Stanislaw Skrowaczewski is known more by his career in conducting orchestras than for his compositions (that is, if it could be said that he is known much at all).

Fortunately, there has been CD albums produced on a semi-regular basis of orchestral music by Skrowaczewski.
In my opinion, all of this music that I've heard so far rewards the listener upon multiple revisits and there's been no disappointment with any of it from my perspective.

Would love to do a poll on these works, but I think there's so little awareness of them (as with much contemporary music).

My focus will be on those written from the 1980s through the 21st century.
Skrowaczewski has (in generalization) two periods of composition: pre-1950 (music written in Poland before his conducting career) and post-1979.

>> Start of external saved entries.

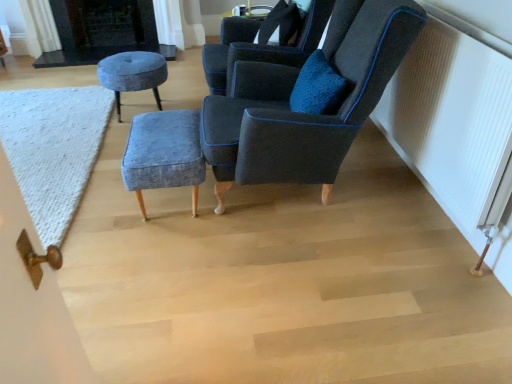 Locate an element on the screen. vacant area situated below white textured radiator at right (from a real-world perspective) is located at coordinates (424, 208). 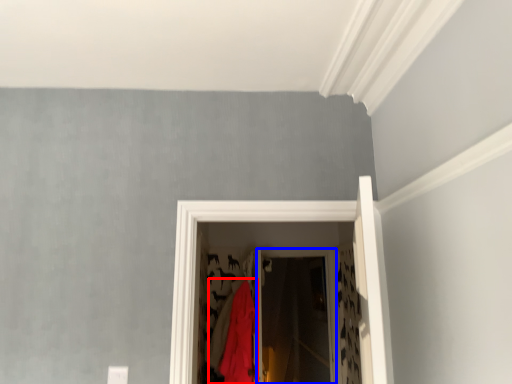 Question: Among these objects, which one is farthest to the camera, clothing (highlighted by a red box) or screen door (highlighted by a blue box)?

Choices:
 (A) clothing
 (B) screen door

Answer: (B) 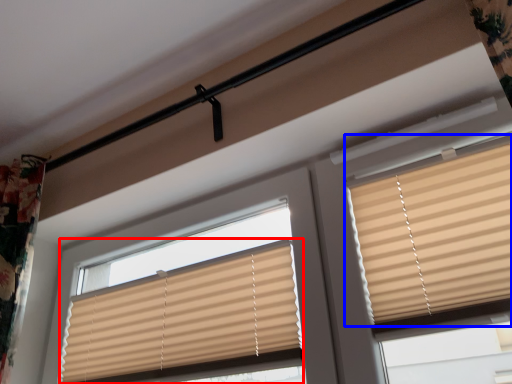 Question: Among these objects, which one is nearest to the camera, window blind (highlighted by a red box) or window blind (highlighted by a blue box)?

Choices:
 (A) window blind
 (B) window blind

Answer: (B) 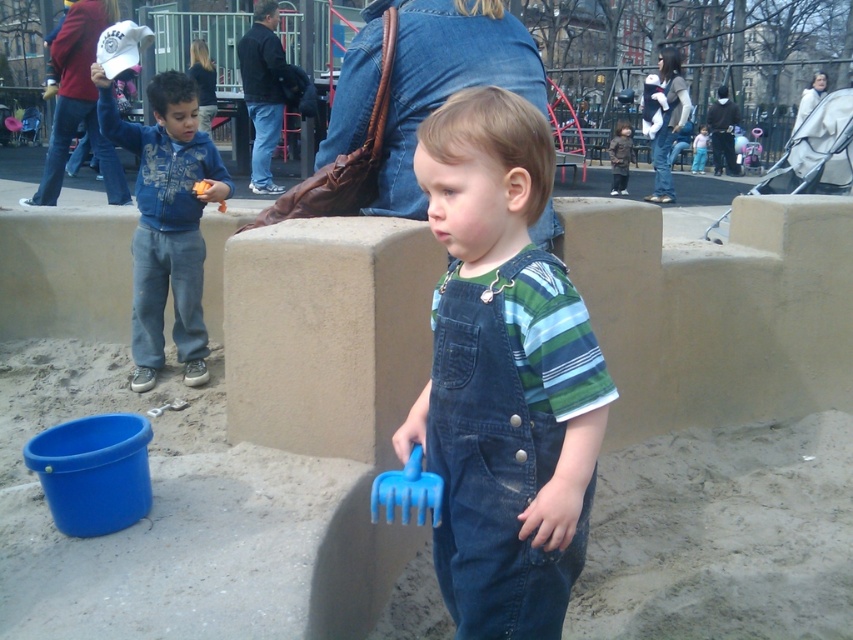 Is the position of denim overalls at center more distant than that of blue fleece jacket at left?

No, denim overalls at center is closer to the viewer.

Does point (442, 564) come farther from viewer compared to point (152, 108)?

No.

Which is in front, point (473, 356) or point (181, 360)?

Point (473, 356)

Identify the location of denim overalls at center. tap(503, 376). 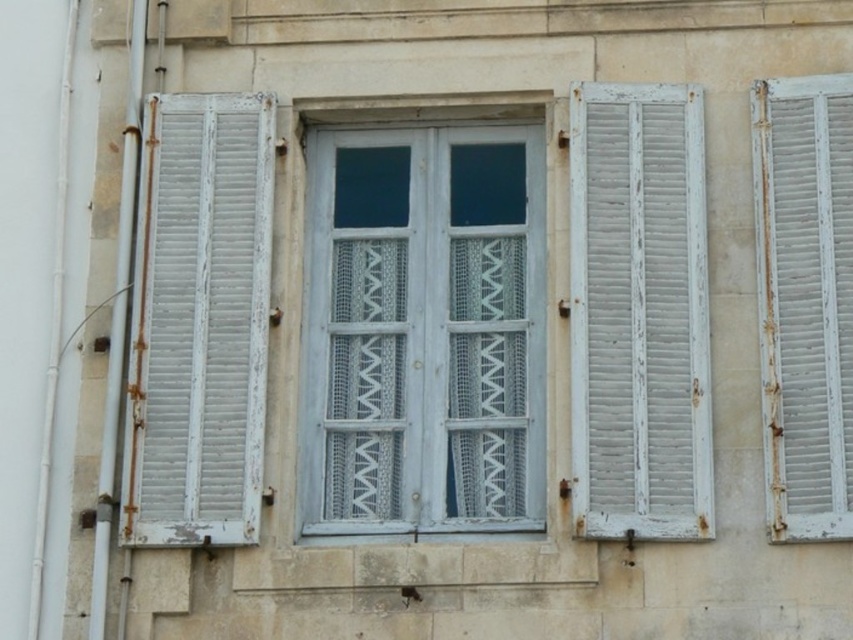 Who is shorter, white weathered wood shutter at left or white wooden shutter at right?

white weathered wood shutter at left is shorter.

Does point (173, 458) lie behind point (799, 513)?

Yes, it is behind point (799, 513).

Is point (257, 282) positioned before point (793, 451)?

No, (257, 282) is behind (793, 451).

In order to click on white weathered wood shutter at left in this screenshot , I will do `click(199, 321)`.

Can you confirm if white textured wood window at center is positioned to the right of white wooden shutters at right?

No, white textured wood window at center is not to the right of white wooden shutters at right.

Does point (424, 209) lie behind point (648, 516)?

Yes, point (424, 209) is behind point (648, 516).

Image resolution: width=853 pixels, height=640 pixels. In order to click on white textured wood window at center in this screenshot , I will do `click(422, 332)`.

Between white textured wood window at center and white wooden shutter at right, which one has less height?

white textured wood window at center is shorter.

Which of these two, white textured wood window at center or white wooden shutter at right, stands taller?

white wooden shutter at right is taller.

Which is behind, point (448, 452) or point (776, 129)?

The point (776, 129) is behind.

I want to click on white textured wood window at center, so click(422, 332). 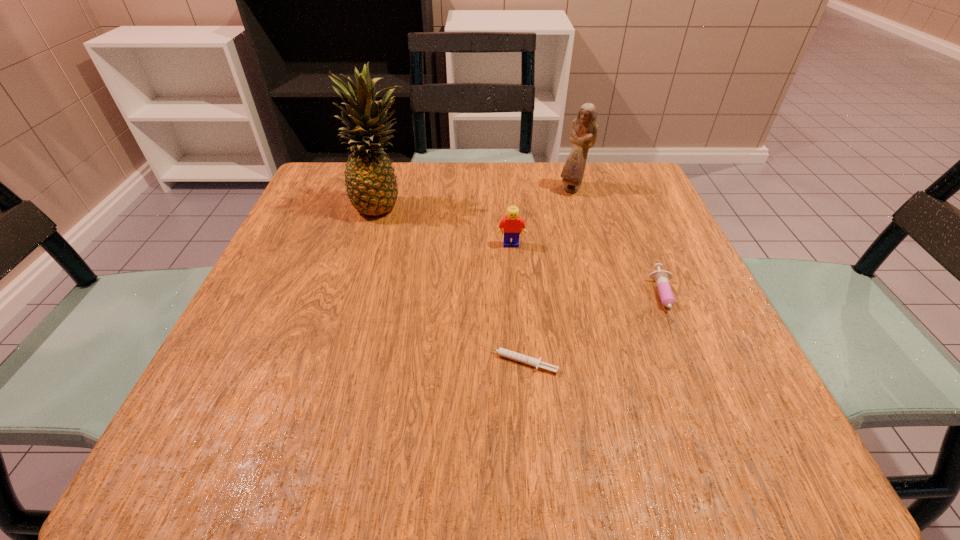 Image resolution: width=960 pixels, height=540 pixels. Identify the location of the leftmost object. pyautogui.click(x=371, y=186).

This screenshot has width=960, height=540. I want to click on pineapple, so click(x=371, y=186).

Find the location of `the fourth shortest object`. the fourth shortest object is located at coordinates (583, 134).

The height and width of the screenshot is (540, 960). I want to click on the fourth object from left to right, so click(x=583, y=134).

At what (x,y) coordinates should I click in order to perform the action: click on Lego. Please return your answer as a coordinate pair (x, y). Looking at the image, I should click on (512, 225).

Where is `the third nearest object`? The width and height of the screenshot is (960, 540). the third nearest object is located at coordinates (512, 225).

Find the location of a particular element. This screenshot has height=540, width=960. the rightmost object is located at coordinates (661, 277).

You are a GUI agent. You are given a task and a screenshot of the screen. Output one action in this format:
    pyautogui.click(x=<x>, y=<y>)
    Task: Click on the farther syringe
    The height and width of the screenshot is (540, 960).
    Given the screenshot: What is the action you would take?
    pyautogui.click(x=661, y=277)

Where is `the nearest object`? This screenshot has width=960, height=540. the nearest object is located at coordinates (531, 361).

Where is `the nearer syringe`? the nearer syringe is located at coordinates (531, 361). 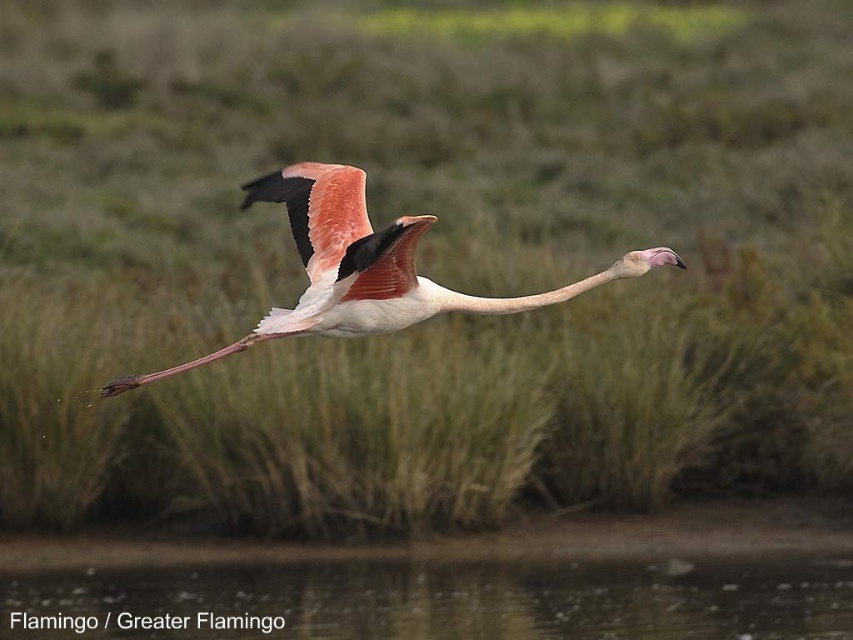 This screenshot has width=853, height=640. I want to click on transparent water at lower center, so [x=438, y=602].

Does point (790, 576) lie behind point (523, 304)?

Yes, it is behind point (523, 304).

Which is behind, point (408, 563) or point (434, 310)?

Point (408, 563)

You are a GUI agent. You are given a task and a screenshot of the screen. Output one action in this format:
    pyautogui.click(x=<x>, y=<y>)
    Task: Click on the transparent water at lower center
    
    Given the screenshot: What is the action you would take?
    pyautogui.click(x=438, y=602) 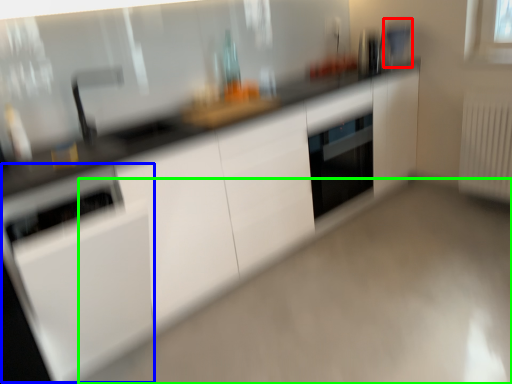 Question: Which object is positioned farthest from appliance (highlighted by a red box)? Select from appliance (highlighted by a blue box) and plain (highlighted by a green box).

Choices:
 (A) appliance
 (B) plain

Answer: (A) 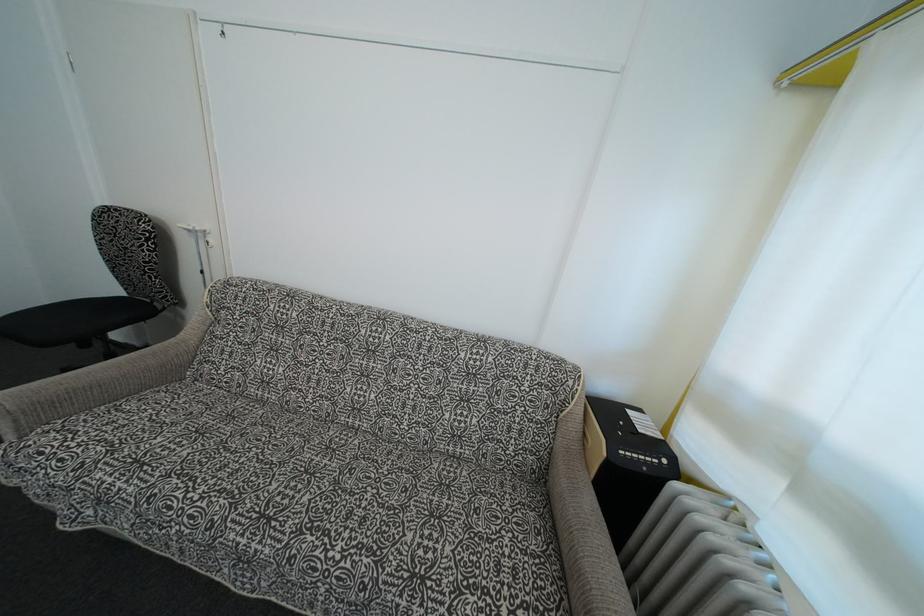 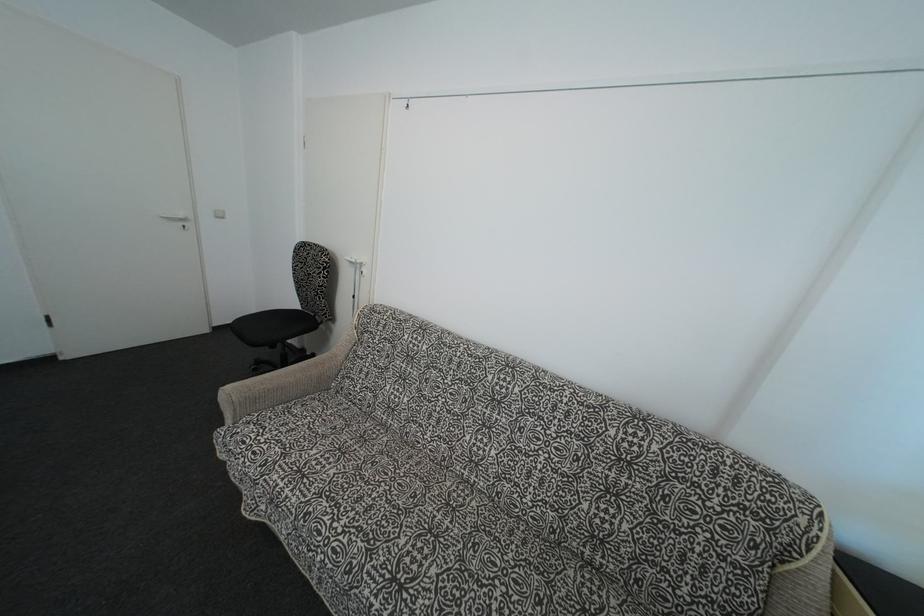 Question: Which direction would the cameraman need to move to produce the second image? Reply with the corresponding letter.

Choices:
 (A) Left
 (B) Right
 (C) Forward
 (D) Backward

Answer: (A) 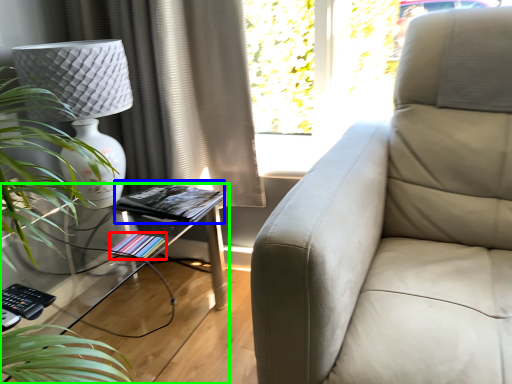 Question: Based on their relative distances, which object is farther from book (highlighted by a red box)? Choose from book (highlighted by a blue box) and table (highlighted by a green box).

Choices:
 (A) book
 (B) table

Answer: (B) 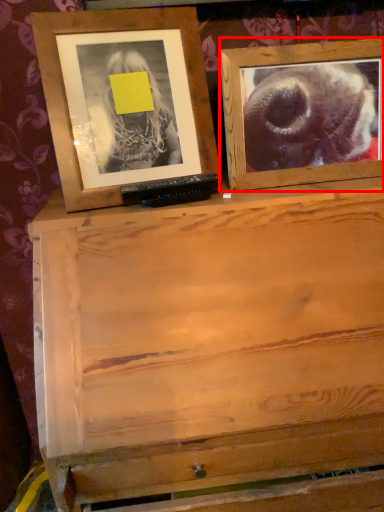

My personal rankings of these are as follows:

Excellent

1. Concerto for Orchestra (1985)
2. Triple Concerto for violin, clarinet and piano with Orchestra (1992)
3. Symphony (2003)

Very Good

4. Concerto for Clarinet in A & Orchestra (1981)
5. Passacaglia Immaginaria (1995)
6. Chamber Concerto (1993)

Good

7. Fantasie per Flauto ed Orchestra (2007)
8. Concerto Nicolo (2002)


----------